• _Work request_:
Omit the pictures, but give back every entry below exactly as written.

Stored data entries:
• • •

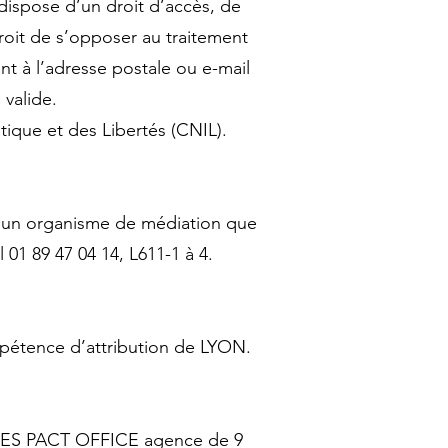
 dispose d’un droit d’accès, de
droit de s’opposer au traitement
nt à l’adresse postale ou e-mail
 valide.
tique et des Libertés (CNIL).
e à un organisme de médiation que
01 89 47 04 14, L611-1 à 4.
mpétence d’attribution de LYON.
SSCES PACT OFFICE agence de 9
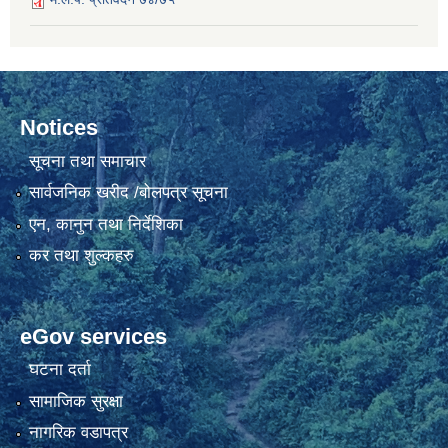
Notices
सूचना तथा समाचार
सार्वजनिक खरीद /बोलपत्र सूचना
एन, कानुन तथा निर्देशिका
कर तथा शुल्कहरु
eGov services
घटना दर्ता
सामाजिक सुरक्षा
नागरिक वडापत्र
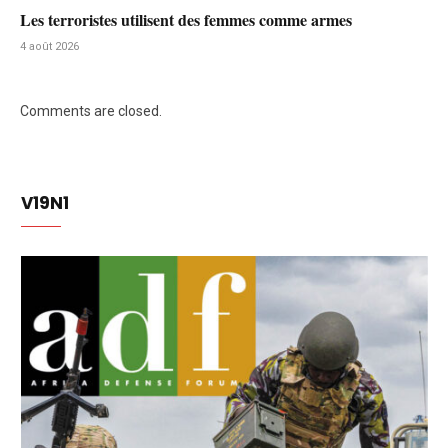
Les terroristes utilisent des femmes comme armes
4 août 2026
Comments are closed.
V19N1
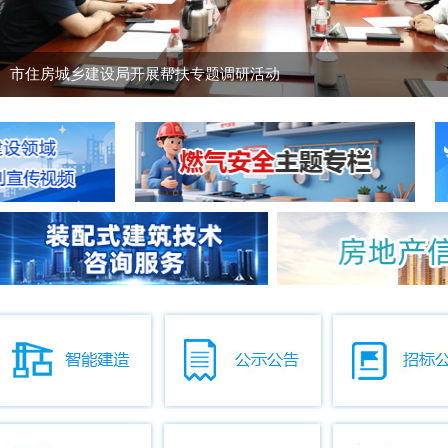
市住房城乡建设局开展帮扶专题调研活动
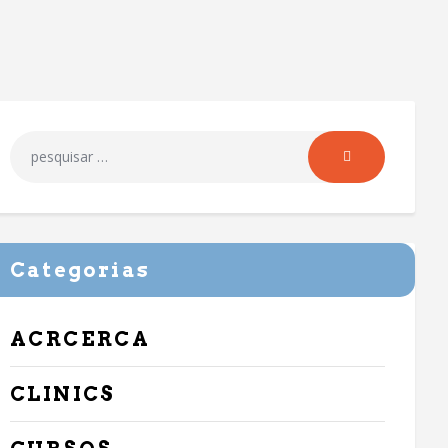
Categorias
ACRCERCA
CLINICS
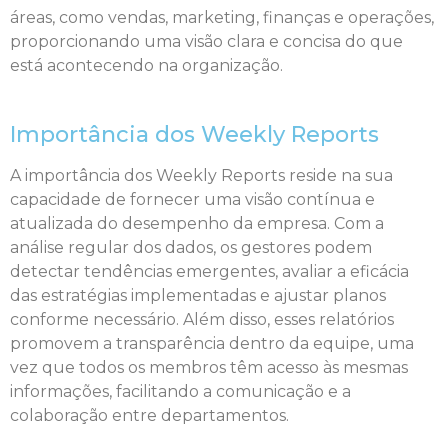
áreas, como vendas, marketing, finanças e operações,
proporcionando uma visão clara e concisa do que
está acontecendo na organização.
Importância dos Weekly Reports
A importância dos Weekly Reports reside na sua
capacidade de fornecer uma visão contínua e
atualizada do desempenho da empresa. Com a
análise regular dos dados, os gestores podem
detectar tendências emergentes, avaliar a eficácia
das estratégias implementadas e ajustar planos
conforme necessário. Além disso, esses relatórios
promovem a transparência dentro da equipe, uma
vez que todos os membros têm acesso às mesmas
informações, facilitando a comunicação e a
colaboração entre departamentos.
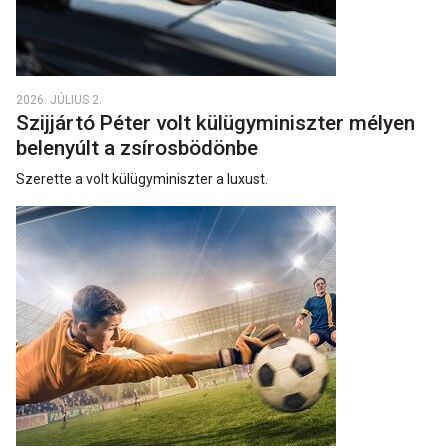
2026. JÚLIUS 2.
Szijjártó Péter volt külügyminiszter mélyen
belenyúlt a zsírosbödönbe
Szerette a volt külügyminiszter a luxust.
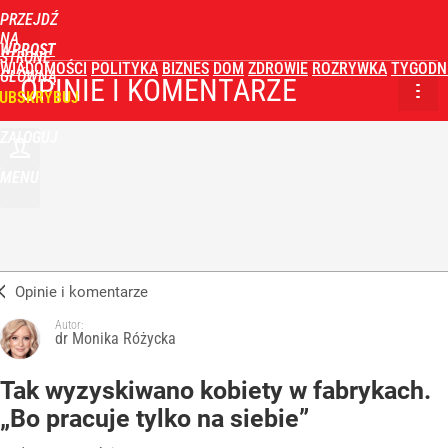
PRZEJDŹ
NA
WPROST
STRONĘ
WIADOMOŚCI
POLITYKA
BIZNES
DOM
ZDROWIE
ROZRYWKA
TYGODN
GŁÓWNĄ
OPINIE I KOMENTARZE
UBSKRYBUJ
ZALOGUJ
MENU
Opinie i komentarze
Autor:
dr Monika Różycka
Tak wyzyskiwano kobiety w fabrykach.
„Bo pracuje tylko na siebie”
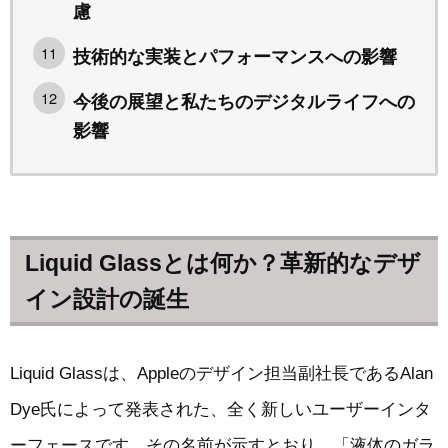
慮
技術的な実装とパフォーマンスへの影響
今後の展望と私たちのデジタルライフへの
影響
Liquid Glassとは何か？革新的なデザ
イン設計の誕生
Liquid Glassは、Appleのデザイン担当副社長であるAlan
Dye氏によって発表された、全く新しいユーザーインタ
ーフェースです。その名前が示すとおり、「液体のガラ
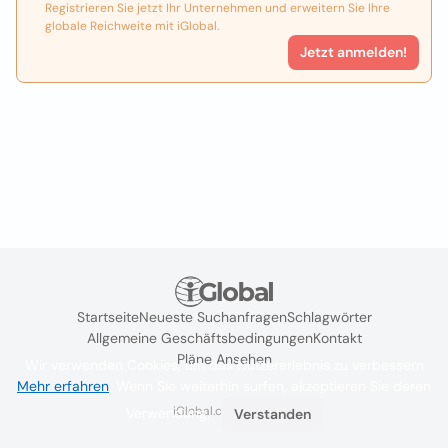
Registrieren Sie jetzt Ihr Unternehmen und erweitern Sie Ihre
globale Reichweite mit iGlobal.
Jetzt anmelden!
Startseite
Neueste Suchanfragen
Schlagwörter
Allgemeine Geschäftsbedingungen
Kontakt
Pläne Ansehen
Wir verwenden Cookies, um das Nutzererlebnis zu verbessern
Mehr erfahren
. Wenn Sie weiterhin surfen, akzeptieren Sie deren
iGlobal.co @ 2024
Verwendung.
Verstanden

• • •

• _Written response_:
 dispose d’un droit d’accès, de
droit de s’opposer au traitement
nt à l’adresse postale ou e-mail
 valide.
tique et des Libertés (CNIL).
e à un organisme de médiation que
01 89 47 04 14, L611-1 à 4.
mpétence d’attribution de LYON.
SSCES PACT OFFICE agence de 9
Notices
सूचना तथा समाचार
सार्वजनिक खरीद /बोलपत्र सूचना
एन, कानुन तथा निर्देशिका
कर तथा शुल्कहरु
eGov services
घटना दर्ता
सामाजिक सुरक्षा
नागरिक वडापत्र
Les terroristes utilisent des femmes comme armes
4 août 2026
Comments are closed.
V19N1
市住房城乡建设局开展帮扶专题调研活动
Categorias
ACRCERCA
CLINICS
áreas, como vendas, marketing, finanças e operações,
proporcionando uma visão clara e concisa do que
está acontecendo na organização.
Importância dos Weekly Reports
A importância dos Weekly Reports reside na sua
capacidade de fornecer uma visão contínua e
atualizada do desempenho da empresa. Com a
análise regular dos dados, os gestores podem
detectar tendências emergentes, avaliar a eficácia
das estratégias implementadas e ajustar planos
conforme necessário. Além disso, esses relatórios
promovem a transparência dentro da equipe, uma
vez que todos os membros têm acesso às mesmas
informações, facilitando a comunicação e a
colaboração entre departamentos.
2026. JÚLIUS 2.
Szijjártó Péter volt külügyminiszter mélyen
belenyúlt a zsírosbödönbe
Szerette a volt külügyminiszter a luxust.
PRZEJDŹ
NA
WPROST
STRONĘ
WIADOMOŚCI
POLITYKA
BIZNES
DOM
ZDROWIE
ROZRYWKA
TYGODN
GŁÓWNĄ
OPINIE I KOMENTARZE
UBSKRYBUJ
ZALOGUJ
MENU
Opinie i komentarze
Autor:
dr Monika Różycka
Tak wyzyskiwano kobiety w fabrykach.
„Bo pracuje tylko na siebie”
慮
技術的な実装とパフォーマンスへの影響
今後の展望と私たちのデジタルライフへの
影響
Liquid Glassとは何か？革新的なデザ
イン設計の誕生
Liquid Glassは、Appleのデザイン担当副社長であるAlan
Dye氏によって発表された、全く新しいユーザーインタ
ーフェースです。その名前が示すとおり、「液体のガラ
Registrieren Sie jetzt Ihr Unternehmen und erweitern Sie Ihre
globale Reichweite mit iGlobal.
Jetzt anmelden!
Startseite
Neueste Suchanfragen
Schlagwörter
Allgemeine Geschäftsbedingungen
Kontakt
Pläne Ansehen
Wir verwenden Cookies, um das Nutzererlebnis zu verbessern
Mehr erfahren
. Wenn Sie weiterhin surfen, akzeptieren Sie deren
iGlobal.co @ 2024
Verwendung.
Verstanden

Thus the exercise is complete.